- _What is needed_:
Images in the records should be skipped while the rest is transcribed verbatim.

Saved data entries
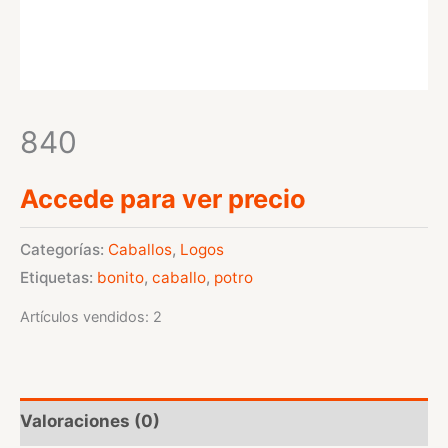
840
Accede para ver precio
Categorías:
Caballos
,
Logos
Etiquetas:
bonito
,
caballo
,
potro
Artículos vendidos: 2
Valoraciones (0)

- _Result of the exercise_:
840
Accede para ver precio
Categorías:
Caballos
,
Logos
Etiquetas:
bonito
,
caballo
,
potro
Artículos vendidos: 2
Valoraciones (0)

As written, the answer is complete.